Delocalization in two and three-dimensional Rydberg gases

TL;DR

This paper investigates the delocalization properties of eigenstates in two- and three-dimensional Rydberg gases with dipole interactions, analyzing their coherence, density of states, and robustness to perturbations.

Contribution

It provides a detailed calculation of eigenstates and coherence measures in 2D and 3D Rydberg gases, highlighting the effects of interaction anisotropy and system parameters.

Findings

Eigenstates are highly delocalized across the gas.

Delocalization varies with interaction anisotropy and system parameters.

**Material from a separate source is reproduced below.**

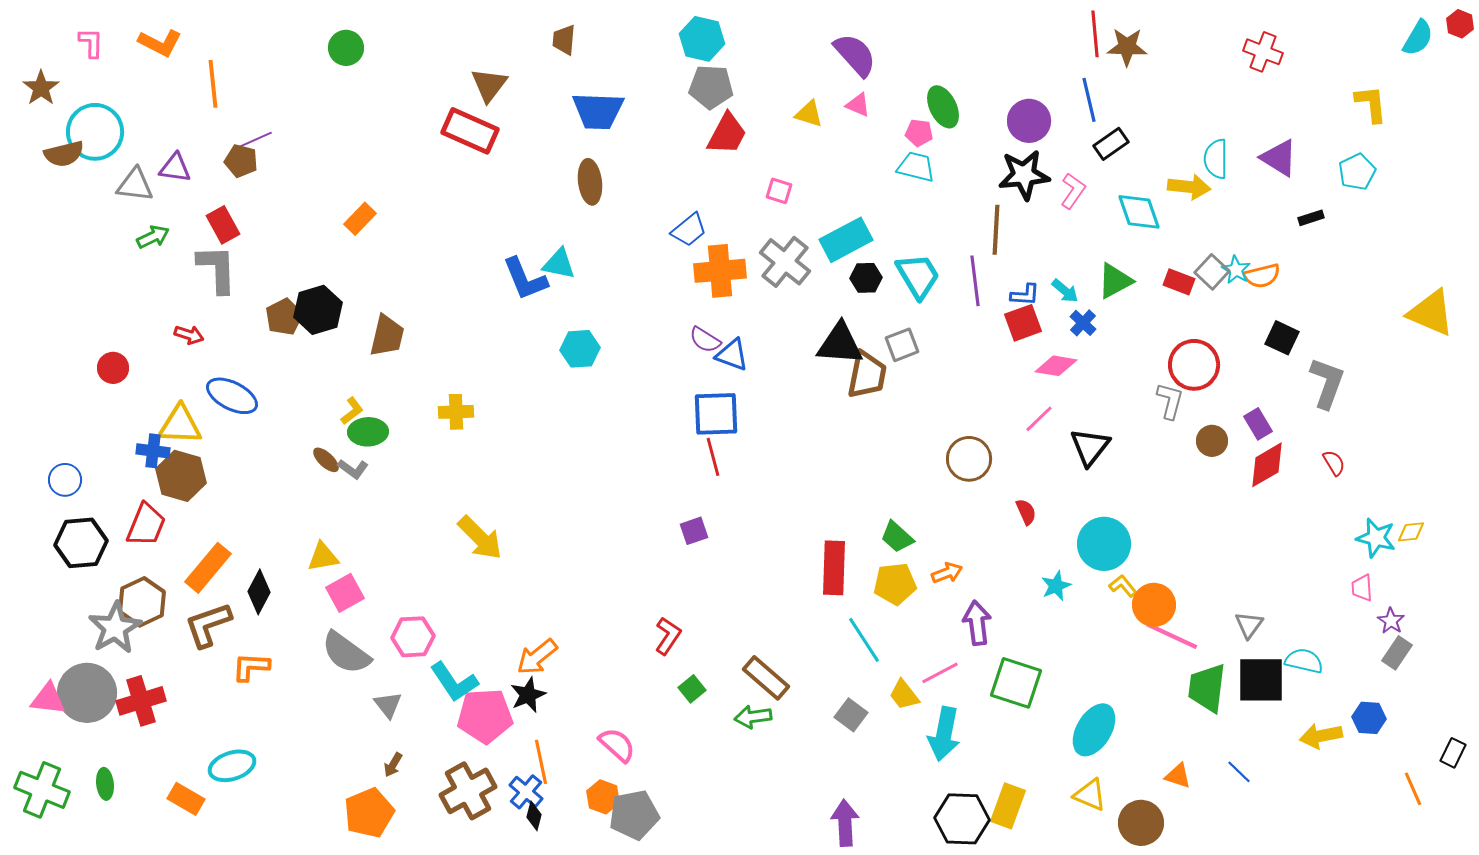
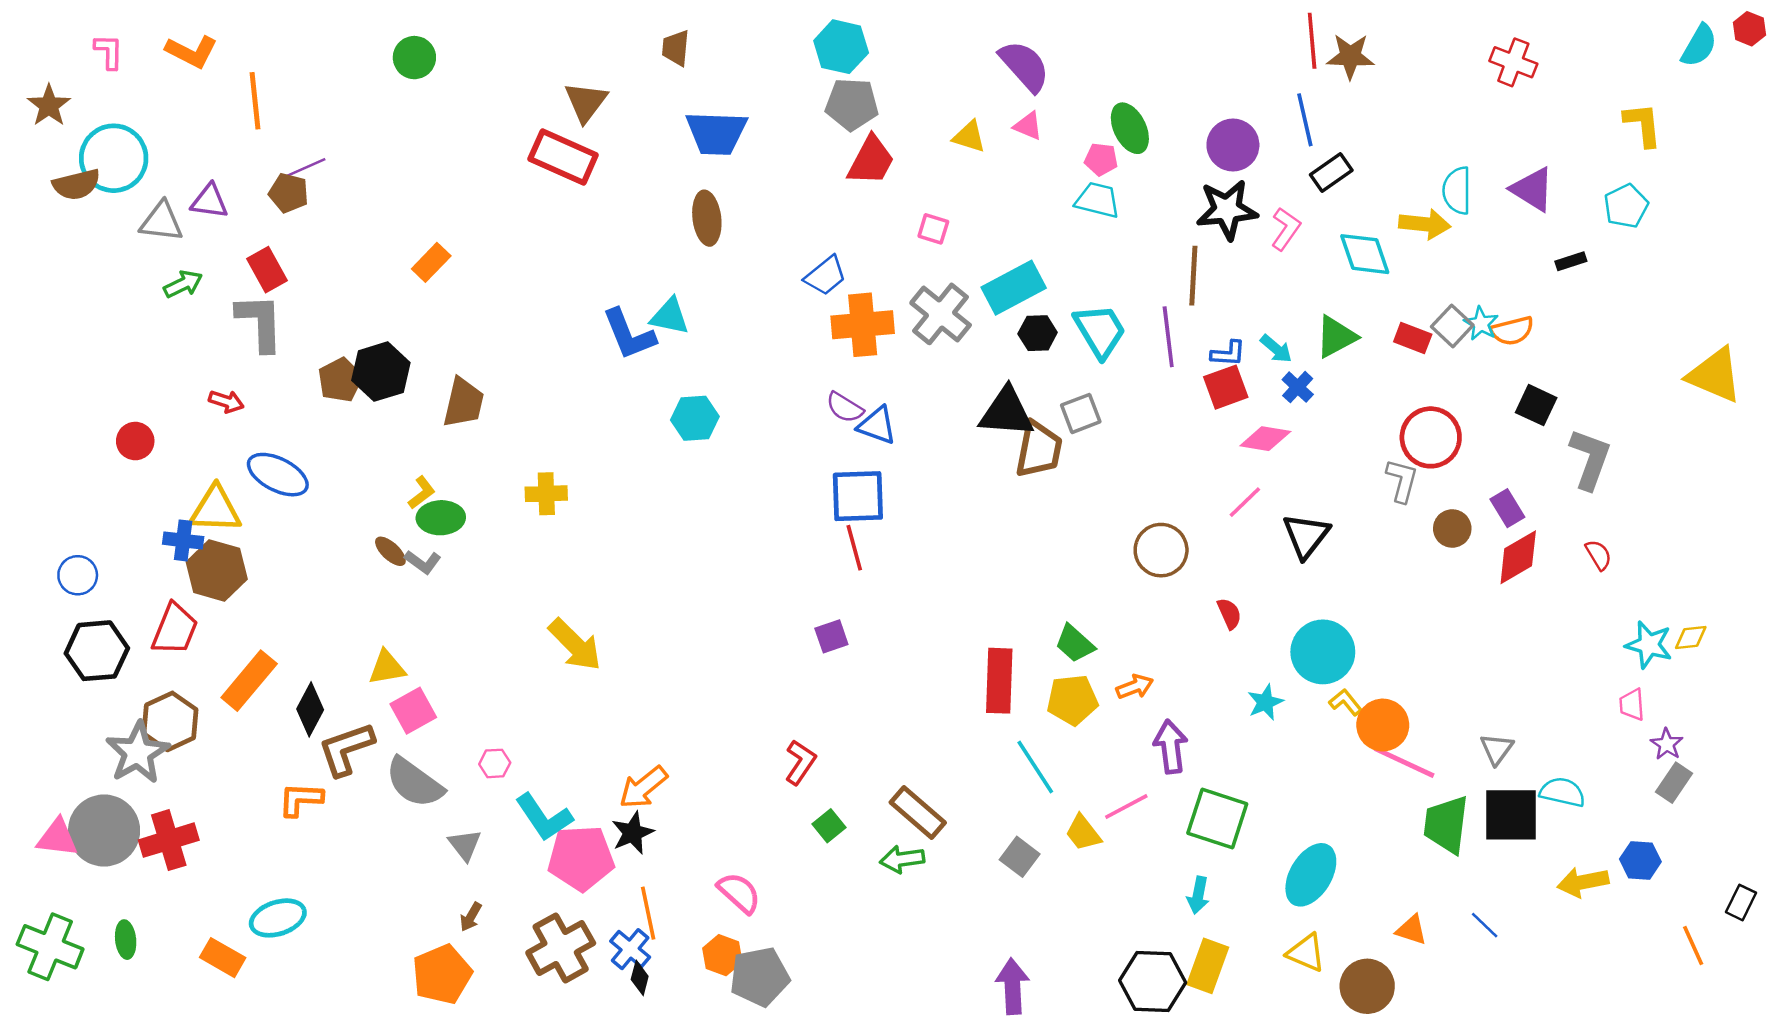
brown L-shape: (208, 625) -> (346, 749), moved
pink hexagon: (413, 637) -> (495, 763), size x0.6
cyan arrow: (944, 734) -> (1198, 895), moved, size x0.6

Delocalized states are robust against certain perturbations.

Abstract

As was recently shown in Ref. 1, many eigenstates of a random Rydberg gas with resonant dipole-dipole interactions are highly delocalized. Although the high degree of delocalization is generic to various types of power-law interactions and to both two and three-dimensional systems, in their detailed aspects the coherence distributions are sensitive to these parameters and vary dramatically between different systems. We calculate the eigenstates of both two and three-dimensional gases and quantify their delocalization throughout the atoms in the gas using a coherence measure. By contrasting the angular dependence of the dipole-dipole interaction with an isotropic interaction we obtain additional information about the generic physical principles underlying random interacting systems. We also investigate the density of states and microwave absorption spectra to obtain information about the types of measurements where these delocalized states play a role, and to check that these delocalized eigenstates are robust against various types of perturbation.